On comprend que les prêtres, qui proclament Daniel un des plus grands prophètes à qui Dieu se soit révélé, tiennent tant à le justifier de toute vantardise menteuse; il est évident que, si cet écrivain juif a menti en racontant des événements passés dont il aurait été le témoin et l’un des principaux acteurs, il n’y a aucune confiance à avoir, à plus forte raison, dans les annonces qu’il fait d’événements futurs: or, comme ces prophéties, visant le Messie et son Eglise, sont de la plus grande importance pour le christianisme qui se déclare la religion ainsi annoncée, il ne faut, à aucun prix, que Daniel soit pris en flagrant délit d’imposture.

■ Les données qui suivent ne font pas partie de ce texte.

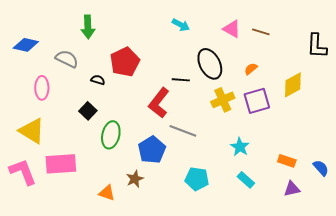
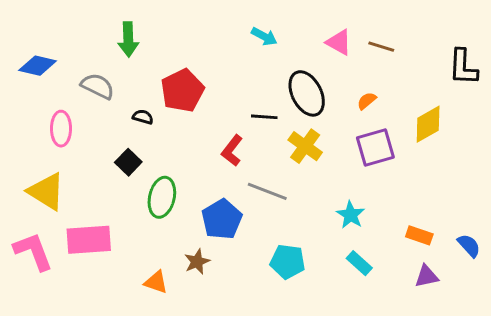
yellow cross: (223, 100) -> (305, 146), moved, turned -30
red L-shape: (159, 103) -> (232, 150), size x0.7

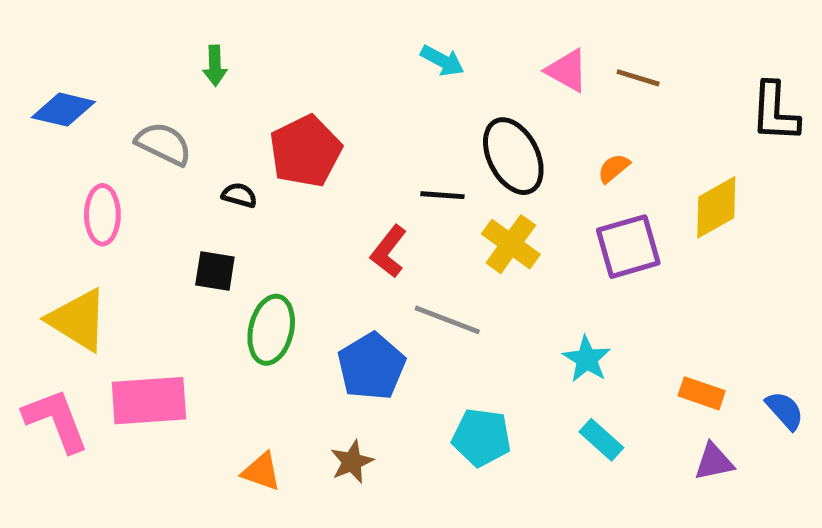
green arrow: (128, 39) -> (215, 66), size x0.7
black square: (128, 162) -> (215, 271), turned -35
brown star: (197, 262) -> (352, 462), moved

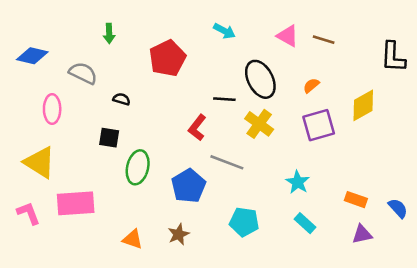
red pentagon: (305, 151) -> (167, 58), moved
pink L-shape: (56, 420) -> (29, 213), size x0.7

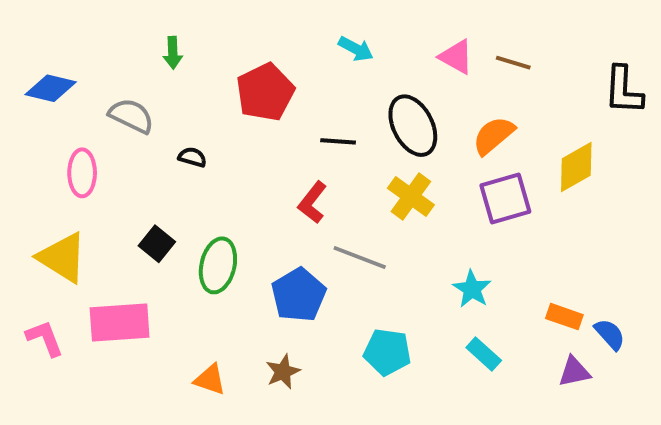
orange semicircle: (311, 85) -> (494, 135), size x1.6
black line: (224, 99) -> (338, 141), moved
black square: (109, 138) -> (157, 244), moved, turned 30
blue semicircle: (398, 208) -> (610, 334), moved

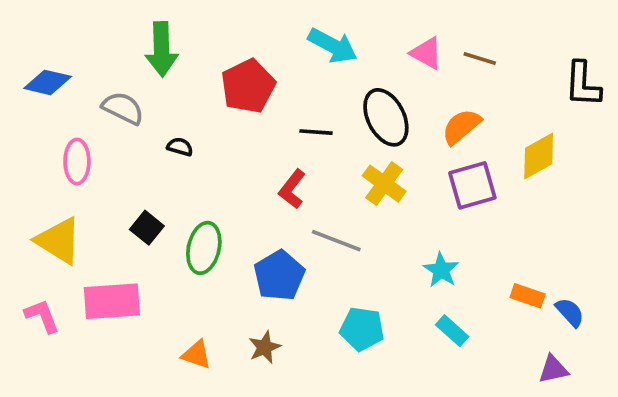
cyan arrow: (356, 49) -> (333, 46), size x1.5
green arrow: (173, 53) -> (162, 49), size x1.8
purple triangle: (574, 372) -> (553, 369), moved

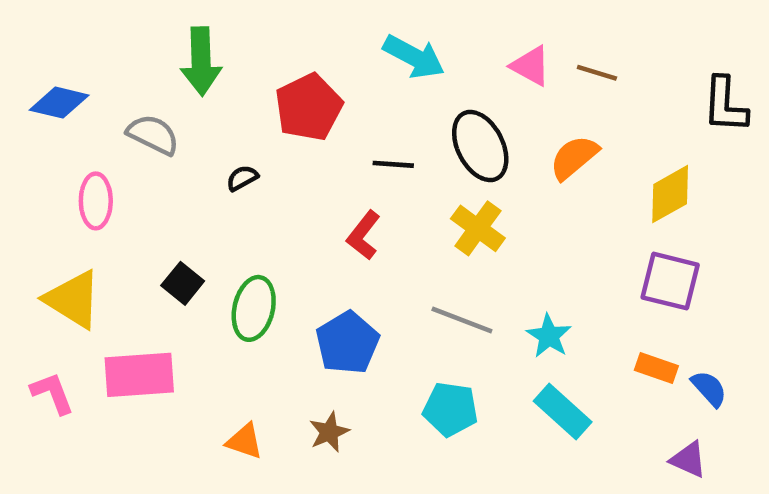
black semicircle: (180, 147) -> (242, 178), moved, turned -45
purple square: (472, 185) -> (670, 281), moved, turned 30
gray line: (336, 241) -> (462, 320), moved
cyan rectangle: (452, 331) -> (563, 411), size x1.4
purple triangle: (553, 369) -> (688, 460), turned 36

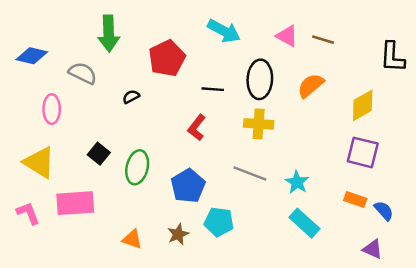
black ellipse: (480, 146) -> (260, 79), turned 30
yellow cross: (478, 228) -> (259, 124), turned -32
cyan pentagon: (450, 409) -> (219, 222), moved

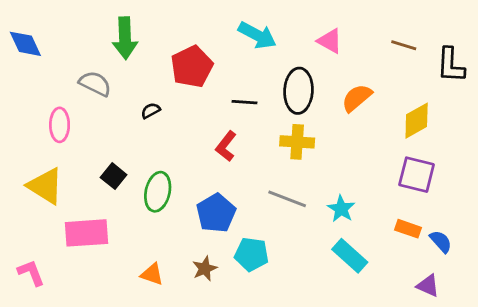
brown line: (323, 40) -> (404, 45), moved
blue diamond: (32, 56) -> (25, 44), moved, turned 52
pink L-shape: (28, 213) -> (31, 273), moved

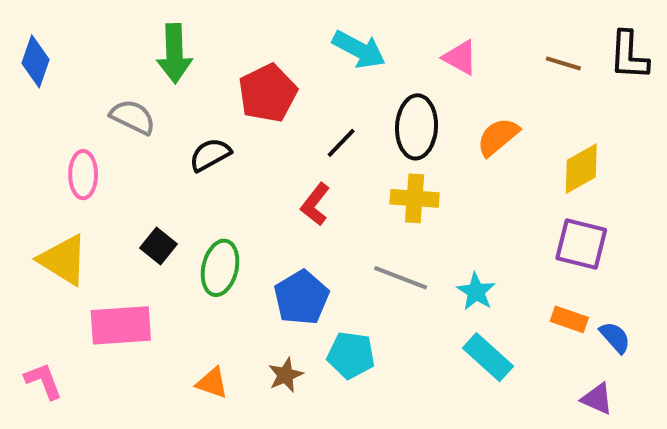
blue diamond: (25, 44) -> (35, 61), turned 44
black L-shape: (451, 65) -> (629, 55), moved
black line: (244, 102) -> (341, 143), turned -50
black semicircle: (151, 111) -> (210, 155), size x1.5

Voilà pourquoi les prêtres se donnent un mal de tous les diables à vouloir prouver que, le dernier jour du règne d’un Balthazar quelconque, fils de Nabuchodonosor, Babylone fut prise par Darius de Médie, agissant pour le compte de Cyrus et investi tout aussitôt de la royauté chaldéenne.

Mais c’est une fatalité: Daniel, hâbleur et bavard irréfléchi, croyait n’écrire que pour la basse classe du peuple juif, pour ses compatriotes ignorants, incapables de discuter avec les lévites un point d’histoire; ainsi ont été inventées ces légendes d’Holopherne, de Balthazar, et autres épisodes du même genre, très flatteurs pour l’amour-propre de ces pauvres Hébreux qui, en réalité, avaient été traités fort durement par leurs divers vainqueurs: avec ces blagues de l’héroïsme des Judith et de l’élévation des Daniel et des Esther, on chatouillait agréablement la fibre nationale, on donnait une fiche de consolation, après la captivité, aux vaincus enfin délivrés de la servitude, et l’on écrivait ces livres d’une fantaisie insensée, sans se douter qu’un jour tout cet échafaudage de mensonges s’écroulerait et montrerait la cynique mauvaise foi des prêtres de tout temps.